A Seeing Eye Puppy Comes Home…

Thomas Wolfe coined the phrase, “You Can’t Go Home Again”, in his novel by the same name.  But thankfully, that doesn’t apply to Seeing Eye puppies that don’t — or can’t — complete their formal training program as originally planned.  Or so we would hope.

This past Thursday afternoon — six weeks to the day we said our puppy-raising “good-byes” to Zuke — we were notified by The Seeing Eye that Zuke was being released from their puppy training program due to a minor medical condition.  It was nothing serious or life-threatening; however, it would preclude him from being considered for further formal training as a dog guide.  Whenever this occurs, the puppy-raising family is often given first choice to adopt the puppy.  So on Friday afternoon I made the drive to Morristown, NJ to formally adopt Zuke and bring him back to his familiar home in Doylestown, where we raised him for nearly 18 months.

Upon entry to The Seeing Eye’s main campus in Morristown NJ, I couldn’t help but notice the huge banner acknowledging 2009 as the 80th year that The Seeing Eye has been training dog guides and matching them to people in need of their services.

Having not seen Zuke for 6 weeks, I wasn’t exactly sure what to expect.  However, after completing the adoption paper work, I was quickly greeted by one very happy black Lab puppy — tail wagging feverishly followed by a quick, unabashed roll-over onto his back in expectation of a healthy belly rub.  Zuke was still Zuke!!!

Before jumping into the car for our ride back to Pennsylvania, I gave Zuke a good walk on The Seeing Eye’s campus and captured a quick picture of him near one of several bronze monuments on the campus grounds.  It was admittedly the most reflective portion of our walk, because that moment-in-time represented a “destiny unfulfilled” for an otherwise healthy and promising puppy we so lovingly raised for a very special purpose.

The inscription by this monument reads: “BEST FRIENDSThe Seeing Eye gratefully recognizes the children, familes and 4-H leaders whose gifts of love and gentle guidance nurture our puppies during their first formative year preparing them for their special destiny as Seeing Eye dogs.

Upon reading that plaque, although we were proud to have helped Zuke this far along in the program, I couldn’t help but feel a bit sad that Zuke would never reach that special point in the program where he’d be partnered with a person in need of a guiding pair of eyes.  At the same time, I also realized that Zuke’s ultimate destiny is yet to be determined.  And my wife Linda would love to introduce Zuke into the pet therapy field, where he could periodically bring a special dose of his energetic enthusiasm to people in need, while serving in a job that would be much less-demanding than that of a full-fledged Seeing Eye dog guide.
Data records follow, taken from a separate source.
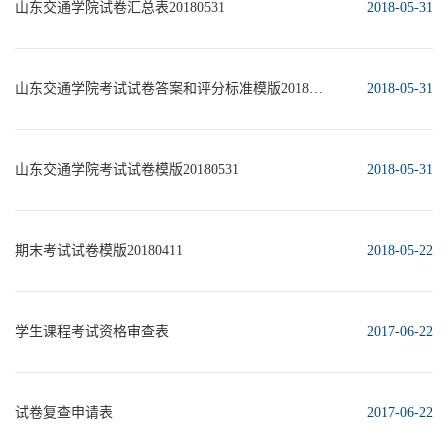
山东交通学院试卷汇总表20180531
2018-05-31
山东交通学院考试试卷答案和评分标准模版20180531
2018-05-31
山东交通学院考试试卷模版20180531
2018-05-31
期末考试试卷模版20180411
2018-05-22
学生课程考试资格审查表
2017-06-22
试卷复查申请表
2017-06-22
Meanwhile, Zuke is now back in Doylestown… making the adjustment to being our pet and loyal companion — all the while defying the notion that “You Can’t Go Home Again”.  In fact, he’s most likely going to discover his ultimate destiny in his own way and in his own time.  And from the looks of things (seen here with one of his favorite toys), he’s definitely going to have fun trying — amidst the comforts of home!

Watch this space closely, and stay tuned for future updates!!!

ValMarch 8, 2009 - 8:57 AM

He looks great! Even more puppy-like again. I hope the transition continues to go smoothly, and I loved the blog!